MuXodious/L3-8B-Wingless-Moon-Maiden-PaperWitch-heresy
TEXT GENERATIONConcurrency Cost:1Model Size:8BQuant:FP8Ctx Length:8kPublished:Feb 22, 2026Architecture:Transformer0.0K Cold

MuXodious/L3-8B-Wingless-Moon-Maiden-PaperWitch-heresy is an 8 billion parameter language model created by MuXodious, merged using the DELLA method with SicariusSicariiStuff/Wingless_Imp_8B as its base.
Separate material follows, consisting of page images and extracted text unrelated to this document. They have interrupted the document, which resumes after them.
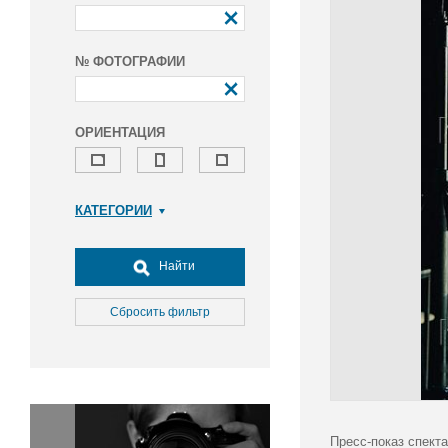
№ ФОТОГРАФИИ
ОРИЕНТАЦИЯ
КАТЕГОРИИ
Армия и ВПК
Досуг, туризм и отдых
Найти
Культура
Медицина
Сбросить фильтр
Наука
Образование
Общество
Окружающая среда
Политика
Пресс-показ спект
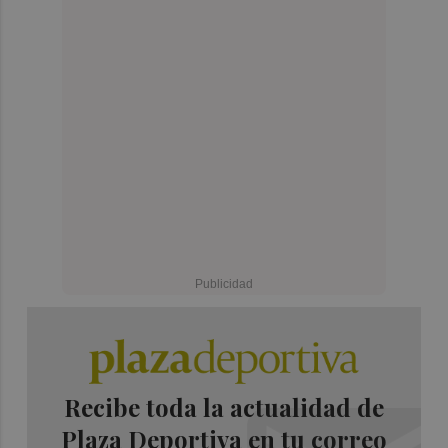
Recibe toda la actualidad de
Plaza Deportiva en tu correo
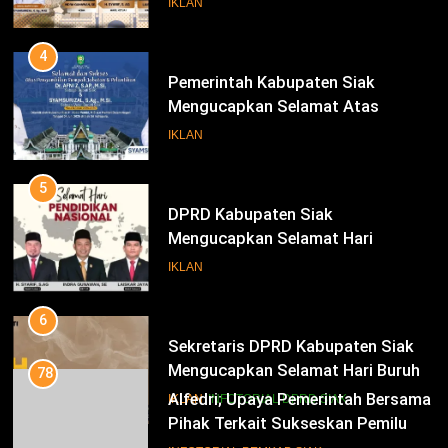
IKLAN
Bupati Dan Wakil Bupati Siak
Periode 2025-2030
4
Pemerintah Kabupaten Siak
Mengucapkan Selamat Atas
Pengambilan Sumpah Jabatan
IKLAN
Bupati Dan Wakil Bupati Siak
Periode 2025-2030
5
DPRD Kabupaten Siak
Mengucapkan Selamat Hari
Pendidikan Nasional
IKLAN
6
Sekretaris DPRD Kabupaten Siak
Mengucapkan Selamat Hari Buruh
78
Alfedri; Upaya Pemerintah Bersama
IKLAN
INFOTORIAL DPRD SIAK
Pihak Terkait Sukseskan Pemilu
2024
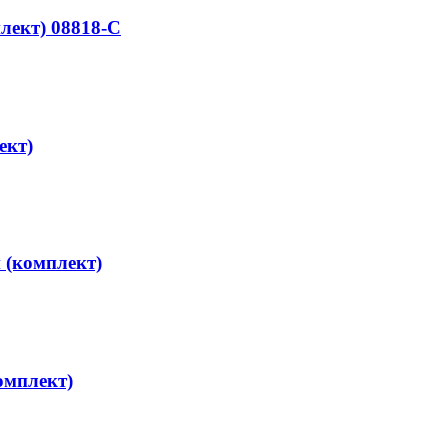
лект) 08818-С
ект)
 (комплект)
омплект)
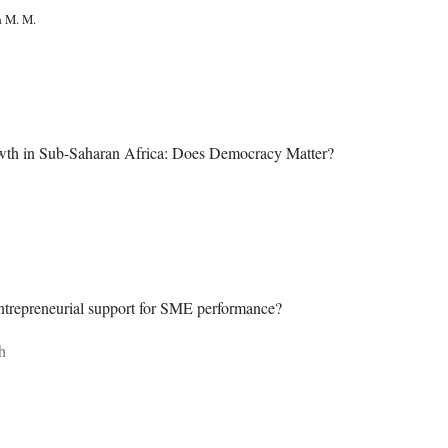
a M. M.
owth in Sub-Saharan Africa: Does Democracy Matter?
entrepreneurial support for SME performance?
h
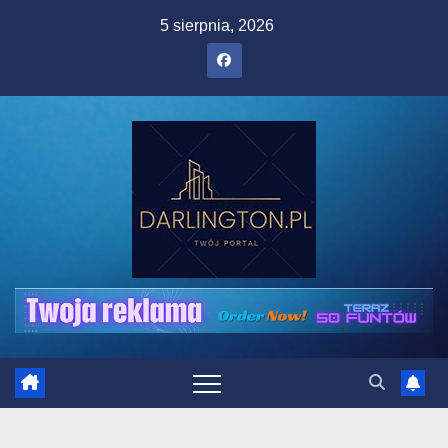
Skip
5 sierpnia, 2026
to
content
This model integrates NeverSleep/Lumimaid-v0.2-8B and Sao10K/L3-8B-Lunaris-v1, focusing on minimizing refusals and KL divergence. It is designed for applications requiring a model with specific refusal and divergence characteristics, operating with an 8192 token context length.

Loading preview...

Model Overview

MuXodious/L3-8B-Wingless-Moon-Maiden-PaperWitch-heresy is an 8 billion parameter language model developed by MuXodious. It is a merged model, utilizing the DELLA merge method with SicariusSicariiStuff/Wingless_Imp_8B as its foundational base.

Merge Details

This model was created by combining three distinct models:

  • Base Model: SicariusSicariiStuff/Wingless_Imp_8B
  • Merged Models:
    • NeverSleep/Lumimaid-v0.2-8B (with a weight of 0.5)
    • Sao10K/L3-8B-Lunaris-v1 (with a weight of 0.5)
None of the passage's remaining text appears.